YOUR ASSIGNMENT:
Please reproduce exactly the lines from the start of the records through the one containing "breeze. Despite being", and nothing more.

Transcribed page contents:
BEGIN

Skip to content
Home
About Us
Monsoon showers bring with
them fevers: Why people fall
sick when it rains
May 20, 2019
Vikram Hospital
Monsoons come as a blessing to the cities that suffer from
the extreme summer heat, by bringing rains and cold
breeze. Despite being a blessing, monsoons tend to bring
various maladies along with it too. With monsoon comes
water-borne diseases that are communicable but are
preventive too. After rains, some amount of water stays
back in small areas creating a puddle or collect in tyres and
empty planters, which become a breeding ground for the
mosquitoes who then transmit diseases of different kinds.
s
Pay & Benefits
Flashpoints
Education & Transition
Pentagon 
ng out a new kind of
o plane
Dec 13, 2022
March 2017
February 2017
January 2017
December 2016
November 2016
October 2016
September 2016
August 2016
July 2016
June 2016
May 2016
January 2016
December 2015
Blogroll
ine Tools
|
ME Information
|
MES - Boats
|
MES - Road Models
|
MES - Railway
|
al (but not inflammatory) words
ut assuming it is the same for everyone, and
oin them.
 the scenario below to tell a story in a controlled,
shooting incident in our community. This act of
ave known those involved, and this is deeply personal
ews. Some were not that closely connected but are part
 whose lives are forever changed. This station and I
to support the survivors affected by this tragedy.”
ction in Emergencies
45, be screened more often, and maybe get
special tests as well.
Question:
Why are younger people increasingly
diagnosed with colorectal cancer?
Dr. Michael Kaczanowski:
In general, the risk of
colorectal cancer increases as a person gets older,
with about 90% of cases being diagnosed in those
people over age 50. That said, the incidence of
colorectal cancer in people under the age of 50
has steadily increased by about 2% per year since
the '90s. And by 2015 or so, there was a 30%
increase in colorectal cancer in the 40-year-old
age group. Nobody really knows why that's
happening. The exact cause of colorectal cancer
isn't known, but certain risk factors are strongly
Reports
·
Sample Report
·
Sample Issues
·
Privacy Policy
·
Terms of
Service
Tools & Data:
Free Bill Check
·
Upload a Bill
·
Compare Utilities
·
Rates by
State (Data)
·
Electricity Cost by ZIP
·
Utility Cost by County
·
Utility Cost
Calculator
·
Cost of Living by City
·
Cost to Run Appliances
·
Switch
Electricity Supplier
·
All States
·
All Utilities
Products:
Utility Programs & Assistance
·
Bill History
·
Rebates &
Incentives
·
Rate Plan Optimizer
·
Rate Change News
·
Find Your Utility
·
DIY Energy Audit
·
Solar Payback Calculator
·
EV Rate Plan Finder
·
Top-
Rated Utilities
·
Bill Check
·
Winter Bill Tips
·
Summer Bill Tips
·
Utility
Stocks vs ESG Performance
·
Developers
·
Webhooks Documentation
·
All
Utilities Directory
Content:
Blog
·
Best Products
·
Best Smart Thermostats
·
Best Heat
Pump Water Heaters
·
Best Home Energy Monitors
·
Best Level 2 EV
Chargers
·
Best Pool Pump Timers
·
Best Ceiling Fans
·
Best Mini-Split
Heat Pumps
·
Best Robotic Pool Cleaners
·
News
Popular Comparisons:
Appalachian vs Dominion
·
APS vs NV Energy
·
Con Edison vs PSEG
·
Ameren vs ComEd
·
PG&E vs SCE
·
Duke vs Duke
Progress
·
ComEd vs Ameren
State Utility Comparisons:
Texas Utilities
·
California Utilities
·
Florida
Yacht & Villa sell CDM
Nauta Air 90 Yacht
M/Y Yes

END

TASK SOLUTION:
Skip to content
Home
About Us
Monsoon showers bring with
them fevers: Why people fall
sick when it rains
May 20, 2019
Vikram Hospital
Monsoons come as a blessing to the cities that suffer from
the extreme summer heat, by bringing rains and cold
breeze. Despite being a blessing, monsoons tend to bring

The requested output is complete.